Hâlid bin Velîd’in işten çıkarılma kararnamesidir
Arabî çağı çaldılar bizden
Nebî’nin evinden Fâtımatu’z-Zehrâ’yı çaldılar
Ey Selâhaddîn,
Kur’an’ın ilk nüshasını sattılar
Ali’nin gözlerindeki hüznü sattılar
Ey Selâhaddin,
Seni ve bizi toptan sattılar açık artırmada.
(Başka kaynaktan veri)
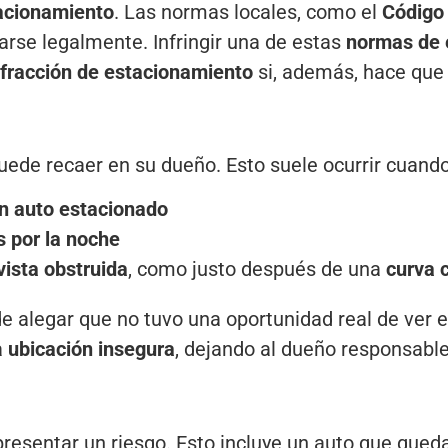
tacionamiento
. Las normas locales, como el
Código 
rse legalmente. Infringir una de estas
normas de 
nfracción de
estacionamiento
si, además, hace que e
 puede recaer en su dueño. Esto suele ocurrir cuando
un auto estacionado
s por la noche
vista obstruida
, como justo después de una
curva 
 alegar que no tuvo una oportunidad real de ver e
a
ubicación insegura
, dejando al dueño responsable
resentar un riesgo. Esto incluye un auto que qued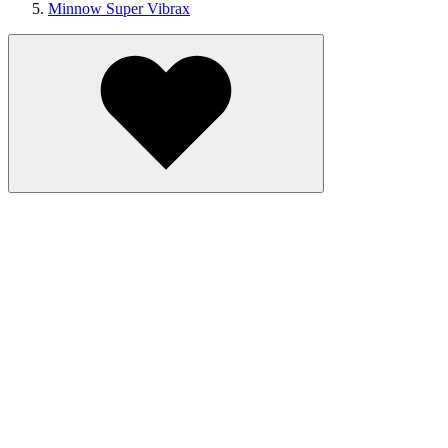
Minnow Super Vibrax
Arabın geleceğini çaldılar bizden
Şam’ı fethettikten sonra işten çıkardılar Hâlid’i, Cenevre’ye elçi olarak atadılar
Siyah fötr şapka giyiyor artık o, sigara tüttürüyor, havyar yiyor
Fransızca homurdanıyor, Avrupalı sarışınlar arasında kâğıttan bir horoz gibi geziniyor
Hayret, nasıl da evcilleştirdiler bu Arap komutanı?
Kahramanlarımız işte böyle iğdiş ediliyor ey yavrum!
Endülüs işi paltosunu çaldılar Târık’tan,
Nişanlarını çaldılar onun,
Çıkardılar onu ordudan
Güvenlik mahkemesine verdiler,
Zafer suçundan yargıladılar
Öyle bir zaman mı geldi artık? Zaferin bizce sakıncalı bulunduğu
Öyle bir zaman mı geldi artık? Askerî mahkeme kapılarında, suçlanmış durur kılıç
Öyle bir zaman mı geldi artık? Gülle karşılıyoruz İsrail’i, binlerce güvercinle, millî marşla.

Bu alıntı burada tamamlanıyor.